In Yusuf, the Second Circuit recognized that "[t]he primary defect of the Geneva Convention was that it required an award first to be recognized in the rendering state before it could be enforced abroad, the so-called requirement of `double exequatur.'" 126 F.3d at 22. And, as this Court has remarked, "[t]he Convention clearly manifests a `general pro-enforcement bias.'" Overseas Cosmos, Inc. v. NR Vessel Corp., 1997 WL 757041, at *2 (S.D.N.Y. Dec. 8, 1997) (citing Parsons & Whittemore Overseas Co. v. Societe Generale de L'Industrie du Papier (RAKTA), 508 F.2d 969, 973 (2d Cir. 1974)); accord American Constr. Mach. & Equip. Corp. v. Mechanised Constr. of Pakistan Ltd., 659 F. Supp. 426, 428 (S.D.N.Y.), aff'd, 828 F.2d 117 (2d Cir. 1987), cert. denied, 484 U.S. 1064 (1988)). The Yusuf court continued that the double exequatur requirement "was an unnecessary time-consuming hurdle . . . and greatly limited [the Geneva Convention's] utility." 126 F.3d at 22.*fn2 Finally, the party opposing confirmation — here, Konversbank — bears the burden of proving that one of the grounds enumerated in Article V applies. See Overseas Cosmos, 1997 WL 757041, at *2.
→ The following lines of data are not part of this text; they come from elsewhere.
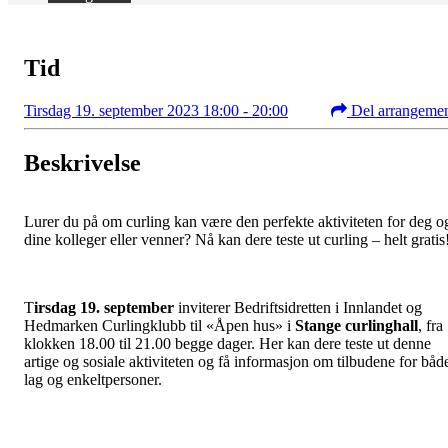
Tid
Tirsdag 19. september 2023 18:00 - 20:00
Del arrangeme
Beskrivelse
Lurer du på om curling kan være den perfekte aktiviteten for deg o
dine kolleger eller venner? Nå kan dere teste ut curling – helt gratis
T
irsdag 19. september
inviterer Bedriftsidretten i Innlandet og
Hedmarken Curlingklubb til «Åpen hus» i
Stange curlinghall
, fra
klokken 18.00 til 21.00 begge dager. Her kan dere teste ut denne
artige og sosiale aktiviteten og få informasjon om tilbudene for båd
lag og enkeltpersoner.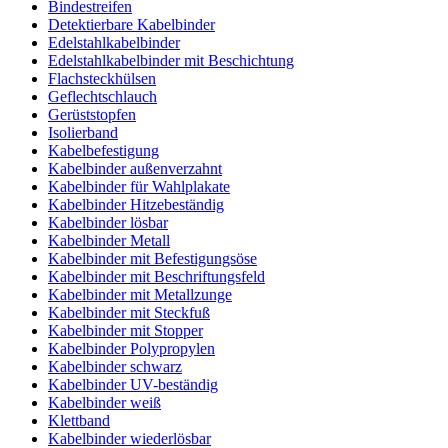
Bindestreifen
Detektierbare Kabelbinder
Edelstahlkabelbinder
Edelstahlkabelbinder mit Beschichtung
Flachsteckhülsen
Geflechtschlauch
Gerüststopfen
Isolierband
Kabelbefestigung
Kabelbinder außenverzahnt
Kabelbinder für Wahlplakate
Kabelbinder Hitzebeständig
Kabelbinder lösbar
Kabelbinder Metall
Kabelbinder mit Befestigungsöse
Kabelbinder mit Beschriftungsfeld
Kabelbinder mit Metallzunge
Kabelbinder mit Steckfuß
Kabelbinder mit Stopper
Kabelbinder Polypropylen
Kabelbinder schwarz
Kabelbinder UV-beständig
Kabelbinder weiß
Klettband
Kabelbinder wiederlösbar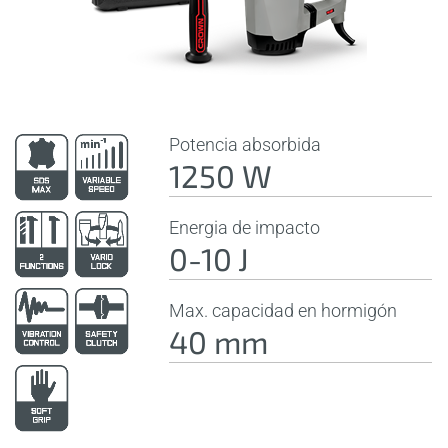
Potencia absorbida
1250 W
Energia de impacto
0-10 J
Max. capacidad en hormigón
40 mm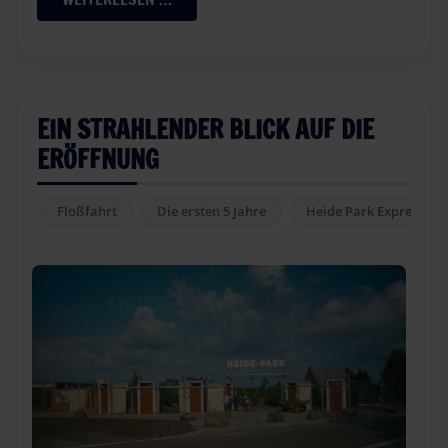
EIN STRAHLENDER BLICK AUF DIE
ERÖFFNUNG
Floßfahrt
Die ersten 5 Jahre
Heide Park Express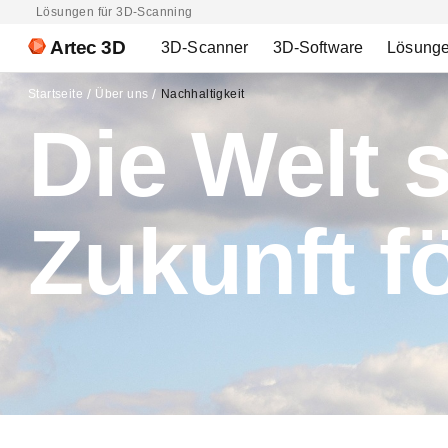
Lösungen für 3D-Scanning
Artec 3D
3D-Scanner
3D-Software
Lösung
Startseite
Über uns
Nachhaltigkeit
Die Welt 
Zukunft f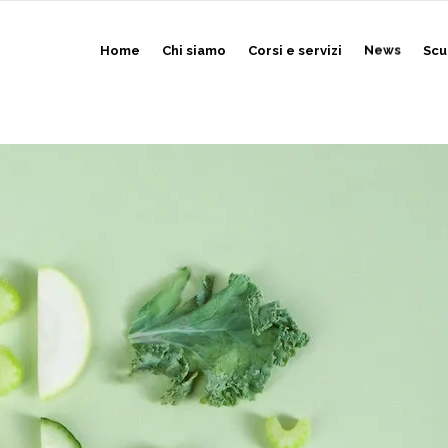
Home
Chi siamo
Corsi e servizi
News
Scu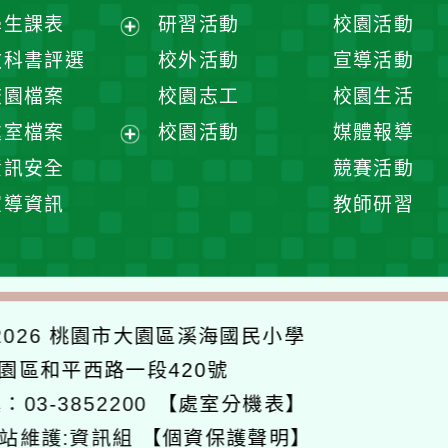
展
學生課表
研習活動
校園活動
開
展
教科書評選
校外活動
宣導活動
選
開
校園檔案
校園志工
校園生活
單
選
處室檔案
校園活動
媒體報導
單
展
資訊安全
競賽活動
開
宣導資訊
教師研習
選
單
026
桃園市大園區溪海國民小學
大園區和平西路一段420號
：03-3852200
【處室分機表】
站維護:資訊組
【個資保護聲明】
In the alternative, respondent seeks to defer a decision on the petition pursuant to Article VI of the Convention, which states that

[i]f an application for the setting aside or suspension of the award has been made to a competent authority referred to in article V(1)(e), the authority before which the award is sought to be relied upon may, if it considers it proper, adjourn the decision on the enforcement of the award and may also, on the application of the party claiming enforcement of the award, order the other party to give suitable security. (Convention Article VI).
The crux of the instant dispute with respect to subject matter jurisdiction derives from the parties' interpretation of Article V(1)(e). More precisely, according to Konversbank, the arbitral award is not yet binding — and therefore not enforceable in this Court under Article V(1)(e) of the Convention — because it has not yet been reduced to judgment in Russia. Although the Arbitrazh Court of the City of Moscow concluded that there were no grounds for setting aside the award and issued a writ of execution for enforcement of the award on November 5, 2002, the Federal Arbitration Court of the Moscow District reversed and remanded the case to the Arbitrazh Court of the City of Moscow on December 19, 2002 to retry a number of unsettled issues, including whether the ICCA even had jurisdiction to examine all of the claims asserted by the petitioner in the first instance. Petitioner, by contrast, contends that the award is binding under both Russian and United States law. Specifically, petitioner cites to two sections of a Russian statute, the Law of Russian Federation on International Commercial Arbitration, both of which interpret awards rendered in the ICCA as final and binding. First, Annex 1 to this statute, entitled Statute of the International Court of Commercial Arbitration at the Chamber of Commerce and Industry of the Russian Federation, Clause 5, states that

[t]he award of the International Court of Commercial Arbitration shall be executed by the parties within the time-limits determined by it. If the time-limit of execution is not indicated in the award it shall be subject to immediate execution. Awards which have not been executed within the time-limit shall be enforced in compliance with the law and international agreements. (Kondrashin Decl. ¶ 7, Ex. C at 6).*fn3
Second, petitioner adverts to Article 35 (Recognition and Execution of Arbitral Award) of Section VIII of that same statute, which states that

[a]n arbitral award, regardless of the country it was adopted in, shall be considered binding and in the event of submitting a written application to a competent court shall be executed with account of the provisions of this Article and Article 36. (Id. Ex. C at 2).
Although I am mindful of petitioner's concerns as well as of the pro-enforcement bias of the Convention, the most recent decision of the Federal Arbitration Court of the Moscow District reversing the lower court's decision confirming the award on a variety of grounds gives me pause. For this reason, I turn instead to respondent's alternative request that this matter be adjourned under Title VI of the Convention.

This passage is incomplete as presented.